HuMI: Humanoid Manipulation Interface

Updated 3 July 2026

HuMI is a hardware–software abstraction that bridges human demonstrations and teleoperation inputs with modular, scalable control of high-DOF humanoid robots.
It employs modular decomposition and advanced retargeting techniques to achieve precise hand–eye coordination, grasp primitives, and locomotion tracking using diverse sensor inputs.
HuMI supports both direct teleoperation with low-latency feedback and robot-free data collection, enabling robust policy learning across complex, unstructured environments.

A Humanoid Manipulation Interface (HuMI) is a hardware–software abstraction enabling efficient, scalable, and robust mapping between human demonstrations or teleoperation inputs and whole-body humanoid robot control. HuMI solutions span a spectrum from modular teleop rigs and exoskeletons to VR+keypoint and MoCap-driven robot-free data-collection rigs, supporting both direct operator control and large-scale offline policy learning for coordinated manipulation, locomotion, and sensory-interactive tasks in unstructured environments (Qi et al., 31 Dec 2025).

1. Core Architectural Principles and Modularization

HuMI architectures emphasize modular decomposition of humanoid control into independent submodules, which typically include (i) hand–eye coordination, (ii) grasp primitives, (iii) arm end-effector tracking, and (iv) locomotion control (Qi et al., 31 Dec 2025, Myers et al., 31 Jul 2025). Operator input streams are mapped to these modules via VR controllers, exoskeletons, wearable IMU suits, or VR+keypoint-based interfaces, with all signals timestamped and synchronized for unified control over 44–55 DOF robot morphologies.
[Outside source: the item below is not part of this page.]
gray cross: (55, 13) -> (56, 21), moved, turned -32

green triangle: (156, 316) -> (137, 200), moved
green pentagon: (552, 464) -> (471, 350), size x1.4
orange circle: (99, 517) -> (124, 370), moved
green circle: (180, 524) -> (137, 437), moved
Submodules can generally be activated independently, e.g., “trigger to engage arm IK,” “button for power or precision grasp,” or “joystick to toggle walking mode.”

Key architectural features include:

Parallel submodules: Decoupling high-DOF control for the head, arms, hands, and legs into parallel, independently triggerable modules.
Intuitive operator mappings: E.g., direct joint-space mapping in exoskeletons (Myers et al., 31 Jul 2025, Ben et al., 18 Feb 2025), hand–eye tracking via simple trigger (Qi et al., 31 Dec 2025), pedal-based lower-body policy control (Ben et al., 18 Feb 2025), velocity/acceleration-based body-lean telelocomotion (Purushottam et al., 2022), and VR/IMU-driven keypoint rigs (Nai et al., 6 Feb 2026, Zhao et al., 17 Jun 2026).
Unified data logging: All (observation, action) streams are logged for scalable learning. Synchronization across human-side and robot-side inputs (IMUs, cameras, encoders, force-torque) is realized at tens of ms latency (Heng et al., 12 Mar 2026, Myers et al., 31 Jul 2025).
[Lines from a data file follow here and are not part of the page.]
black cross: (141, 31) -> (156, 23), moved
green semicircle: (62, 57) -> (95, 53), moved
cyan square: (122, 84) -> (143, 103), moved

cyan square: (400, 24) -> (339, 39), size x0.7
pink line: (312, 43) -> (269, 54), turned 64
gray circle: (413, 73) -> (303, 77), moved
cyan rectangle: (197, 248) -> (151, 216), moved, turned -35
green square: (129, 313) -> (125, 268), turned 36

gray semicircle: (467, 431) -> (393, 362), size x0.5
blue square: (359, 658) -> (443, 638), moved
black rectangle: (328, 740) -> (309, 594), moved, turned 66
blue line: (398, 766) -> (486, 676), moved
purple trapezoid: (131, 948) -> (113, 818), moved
This modularity reduces operator fatigue, enables targeted focus on specific subskills, and supports efficient, high-quality demonstration collection required for high-performing learning-based whole-body manipulation policies (Qi et al., 31 Dec 2025).

2. Human Demonstration and Teleoperation Methods

HuMI teleoperation and demonstration collection span direct teleoperation (robot in the loop) and robot-free recording. Approaches include:

Direct teleoperation: Exoskeletons and force-feedback leader–follower rigs provide direct, low-latency joint-space or pose control, often with adaptive force feedback to prevent joint overtravel and provide haptic cues (Myers et al., 31 Jul 2025, Ben et al., 18 Feb 2025). High-frequency actuation with closed-loop latencies <15 ms and tracking errors under 2°/joint are typical (Myers et al., 31 Jul 2025). Adaptive virtual springs and torque feedback loops enhance safety and immersion.
VR/IMU/Motion-capture rigs: Portable VR+IMU suits or markerless motion-capture solutions capture full human skeleton kinematics, augmented by instrumented hand controllers or gloves for high-DOF dexterous hand tracking (Heng et al., 12 Mar 2026, Nai et al., 6 Feb 2026, Zhao et al., 17 Jun 2026, Yu et al., 5 May 2026). These may capture 5–7 key SE(3) frames (pelvis, hands, feet, knees), supporting fine-grained motion retargeting.
Hands-free/Body-lean telelocomotion: HMI-driven body-pitch and twist control directly map operator body state to robot base velocity or acceleration, while freeing hands for simultaneous manipulation (Purushottam et al., 2022, Purushottam et al., 2023). This facilitates dynamic mobile manipulation and heavy-load collaboration by mapping human DCM and CoP to robot equilibrium and force modes (Purushottam et al., 26 May 2025).
Visual/tactile adaptation: In hand-focused HuMI variants, wearable exoskeletons are visually adapted via segmentation and domain adaptation pipelines to minimize the embodiment gap for vision-guided manipulation (Xu et al., 28 May 2025).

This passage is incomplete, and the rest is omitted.